AIM OF THE EXERCISE - Your answer should be every line of the records that contains the word "durch", copied as it stands.

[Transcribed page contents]
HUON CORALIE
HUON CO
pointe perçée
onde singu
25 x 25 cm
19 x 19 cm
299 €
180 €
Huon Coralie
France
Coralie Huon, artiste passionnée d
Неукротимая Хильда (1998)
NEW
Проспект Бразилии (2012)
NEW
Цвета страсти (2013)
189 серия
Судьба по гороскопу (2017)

--

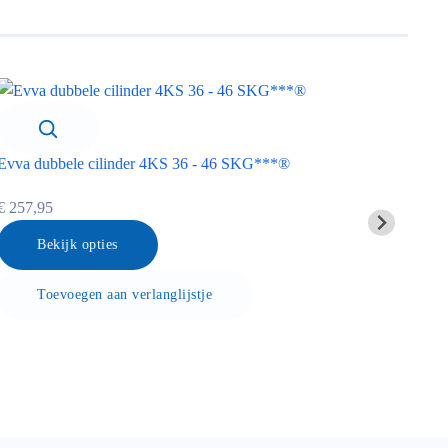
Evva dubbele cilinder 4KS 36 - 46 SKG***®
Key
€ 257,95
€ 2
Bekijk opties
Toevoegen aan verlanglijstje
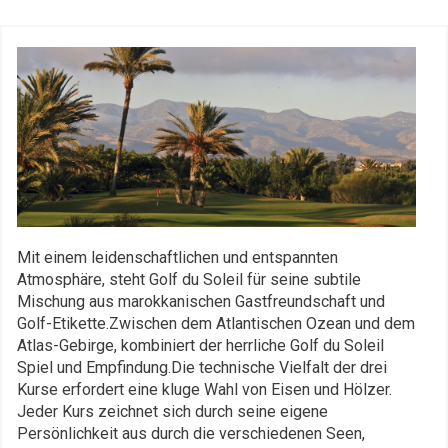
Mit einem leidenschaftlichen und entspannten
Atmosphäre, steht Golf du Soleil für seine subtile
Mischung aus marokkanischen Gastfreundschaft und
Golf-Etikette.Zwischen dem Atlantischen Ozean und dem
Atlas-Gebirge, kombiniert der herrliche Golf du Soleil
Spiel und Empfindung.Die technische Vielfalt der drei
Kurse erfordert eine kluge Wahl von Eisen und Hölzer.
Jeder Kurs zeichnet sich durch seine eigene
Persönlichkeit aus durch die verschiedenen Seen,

TASK OUTPUT -
Jeder Kurs zeichnet sich durch seine eigene
Persönlichkeit aus durch die verschiedenen Seen,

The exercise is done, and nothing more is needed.